■ **Dataset extract**
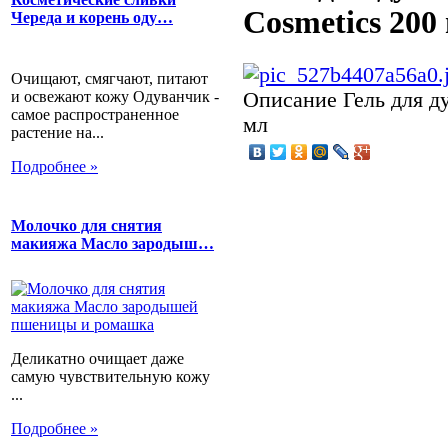
Cosmetics 200
Череда и корень оду…
Очищают, смягчают, питают
и освежают кожу Одуванчик -
Описание
Гель для д
самое распространенное
мл
растение на...
Подробнее »
Молочко для снятия
макияжа Масло зародыш…
Деликатно очищает даже
самую чувствительную кожу
...
Подробнее »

■ **Task**
Which lines of the records above contain the word "кожу"? Copy each of them.

■ **Task answer**
и освежают кожу Одуванчик -
самую чувствительную кожу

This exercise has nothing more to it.